Angesichts der Probleme im VIP-Ge­schäft stützen sich die Hoffnungen in Macau daher vorerst auf den Massenmarkt, der stark vom Tourismus aus Festlandchina und Hongkong abhängig ist. Zwar dürfte sich nach Ansicht der Analysten von Bloomberg Intelligence eine gewaltige aufgestaute Nachfrage entladen, sollten Mobilitätsbeschränkungen innerhalb der Volksrepublik fallen. Die Ausbreitung der Corona-Variante Omikron werfe aber Zweifel darüber auf, ob es zu weitreichenderen Grenzöffnungen kommen werde.

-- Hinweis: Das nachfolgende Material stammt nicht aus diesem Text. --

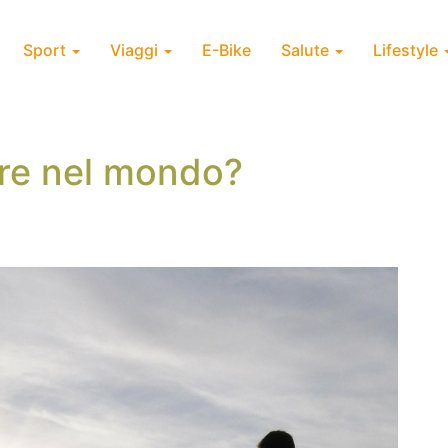
Sport
Viaggi
E-Bike
Salute
Lifestyle
rre nel mondo?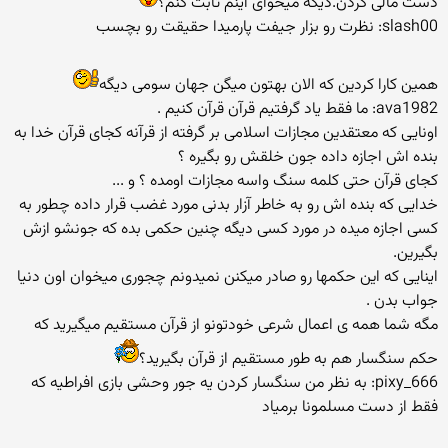
دست مالی کردن.دیگه میخوای اینم ثابت کنم؟
slash00: نظرت رو بزار جيفت پارميدا حقيقت رو بچسب
همین کارا کردین که الان بهتون میگن جهان سومی دیگه
ava1982: ما فقط یاد گرفتیم قرآن قرآن کنیم .
اونایی که معتقدین مجازات اسلامی بر گرفته از قرآنه کجای قرآن خدا به
بنده اش اجازه داده جون خلقش رو بگیره ؟
کجای قرآن حتی کلمه سنگ واسه مجازات اومده ؟ و ...
خدایی که بنده اش رو به خاطر آزار بدنی مورد غضب قرار داده چطور به
کسی اجازه میده در مورد کسی دیگه چنین حکمی بده که جونشو ازش
بگیرین.
اینایی که این حکمها رو صادر میکنن نمیدونم چجوری میخوان اون دنیا
جواب بدن .
مگه شما همه ی اعمال شرعی خودتونو از قرآن مستقیم میگیرید که
حکم سنگسار هم به طور مستقیم از قرآن بگیرید؟
pixy_666: به نظر من سنگسار کردن یه جور وحشی بازی افراطیه که
فقط از دست مسلمونا برمیاد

Derweil hält J.P. Morgan das Risiko-Ertrags-Verhältnis bei macaufokussierten Casinobetreibern angesichts der Nulltoleranzpolitik Chinas in Bezug auf die Seuche für unattraktiv.

Die Analysten von Bloomberg Intelligence geben allerdings auch zu bedenken, dass die Verdrängung der Junket Operators das Nachhaltigkeitsrating der Casinos verbessern dürften. Damit seien die Glücksspielhäuser zwar noch weit von einer Aufnahme in ESG-Portfolios entfernt, langfristig könne sich die höhere Transparenz aber positiv auf die Bewertungen auswirken.

Bei Investoren stehen indes kurzfristigere Termine im Fokus: 2022 müssen sechs der Casinobetreiber von Macau ihre Glücksspiellizenzen verlängern. Analysten rechnen damit, dass die neuen Konzessionen wesentlich kürzer laufen dürften als üblich. Bloomberg Intelligence vermutet indes, dass die Laufzeit statt der im Konsens erwarteten fünf bis zehn immerhin 15 Jahre betragen könne. Dies würde den Konzernen, die den Verlust der VIP-Zocker wohl auch über neue Einnahmequellen auffangen müssen, eine langfristigere Investitionsplanung ermöglichen. Trotz solch kleiner Lichtblicke sieht es allerdings so aus, als würde die riskante Partie am Casinomarkt zugunsten der Betreiber von Las Vegas und ihrer Aktien ausgehen.